The SO also called for the first time on DSBR. The drivers of these actions were a culmination of several plant breakdowns, including unexpected outages at Cottam, West Burton, Fiddlers Ferry and Longannet. Reduced supply levels were made worse by low wind generation, which was providing on average only 1.3% of power––and just 0.6% between 5.30pm-6pm.
The day’s net imbalance along with the imbalance prices are shown in the chart on the following page. The system was still generally long (represented by the pink area below the zero line on the right axis).
To put this system tightness into context, since 2009 there have only been three NISMs issued, including last week’s. But between 1999-2008 111 NISMs were issued, with 39 of these alone in the year 2000.
National Grid issued a notice to the market that is had dispatched DSBR for periods 35 and 36, calling on registered participants in the reserve to reduce demand by 40MW. National Grid has reserved 515MW under the DSBR for winter 2015-16 at a cost of £2.6mn. DSBR is not priced into the cash-out mechanism and therefore does not impact on imbalance prices; however, if the SO had called on SBR, this would have impacted prices through the VoLL mechanism. On this occasion it did not.
Further to asking users to turn down, the SO also agreed a cross-border balancing transaction for 200MW of power from Ireland’s Eirgrid via the East-West interconnector. This covered the period 15:55 to 18:30 at a cost of €390/MWh.
The generation market responded to the NISM request and we saw some exceptionally high offers being put into the balancing mechanism. This included one from a major power station offering to increase its output for £2,500/MWh. A peak APX exchange price of £259/MWh was also seen on the half hourly spot market in period 35.
The highest SBP for the day was recorded in period 32 at £419/MWh.
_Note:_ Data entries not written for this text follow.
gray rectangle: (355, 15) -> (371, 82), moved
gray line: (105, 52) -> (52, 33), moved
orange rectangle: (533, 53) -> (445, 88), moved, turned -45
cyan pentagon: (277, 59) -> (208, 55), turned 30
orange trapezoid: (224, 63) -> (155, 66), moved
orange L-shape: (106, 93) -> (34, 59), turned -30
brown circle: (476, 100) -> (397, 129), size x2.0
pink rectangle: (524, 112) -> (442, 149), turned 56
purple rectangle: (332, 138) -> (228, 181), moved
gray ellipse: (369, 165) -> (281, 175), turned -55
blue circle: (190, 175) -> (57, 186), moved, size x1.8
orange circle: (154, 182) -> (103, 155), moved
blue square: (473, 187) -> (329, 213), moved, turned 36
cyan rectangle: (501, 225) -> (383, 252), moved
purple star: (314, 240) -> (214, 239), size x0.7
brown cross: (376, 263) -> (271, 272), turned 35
If the events of 4 November had happened a day later under the new cash-out rules, we would have seen a peak SBP of £500/MWh, reinforcing the market signal. But the new RSP mechanism would not have impacted the outturn cash-out prices, as the LoLP would have been lower than the non-BM STOR utilisation price.
Interestingly, there was no noticeable response from the forward power market as day-ahead baseload and peak prices were broadly unchanged following the NISM. The day-ahead baseload price actually dropped 0.8% day-on-day to £40.3/MWh, mainly due to the expected rise in available wind power to a peak of 4GW during the day.
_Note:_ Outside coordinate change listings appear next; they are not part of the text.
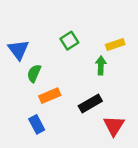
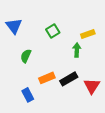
blue triangle: (18, 50) -> (14, 26), moved
orange rectangle: (50, 96) -> (47, 78), moved
red triangle: (114, 126) -> (92, 86), moved

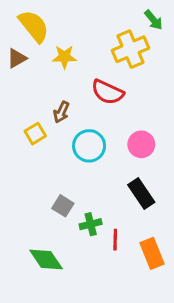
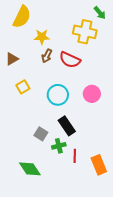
yellow semicircle: (34, 26) -> (22, 17), turned 65
yellow cross: (131, 49) -> (85, 32), turned 35
brown triangle: (17, 58) -> (12, 59), moved
brown arrow: (61, 112) -> (47, 56), moved
black rectangle: (141, 193) -> (67, 126), moved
So despite much media alarmism over blackouts on Wednesday and Thursday, the system did respond as it was supposed to, and at reasonable cost to the consumer. The events were caused by low wind output and plant outages, and with increasing intermittency a feature of the system this could be a template for things to come. Following reaction from generators, with the incentives of higher balancing prices, the market was actually long for the periods of the NISM. The switch-over to more marginal cash-out prices last week will further sharpen incentives on generators to respond to these signals.
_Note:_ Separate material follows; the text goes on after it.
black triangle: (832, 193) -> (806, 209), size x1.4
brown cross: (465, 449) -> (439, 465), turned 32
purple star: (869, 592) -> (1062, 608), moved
With single pricing, sharper values and new functions, the cash-out regime will drive behavioural change. Peak prices will be higher, trough prices lower and rates overall more volatile and complex to forecast. If there is a prolonged cold-snap with low wind speeds, or an unexpected failure at significant stations, which then requires the activation of the various reserve services, prices could spike to levels which could have material impacts on a wide array of trading parties in the market. This is especially true of smaller ones that have historically been more exposed to imbalance over peak periods than their larger peers.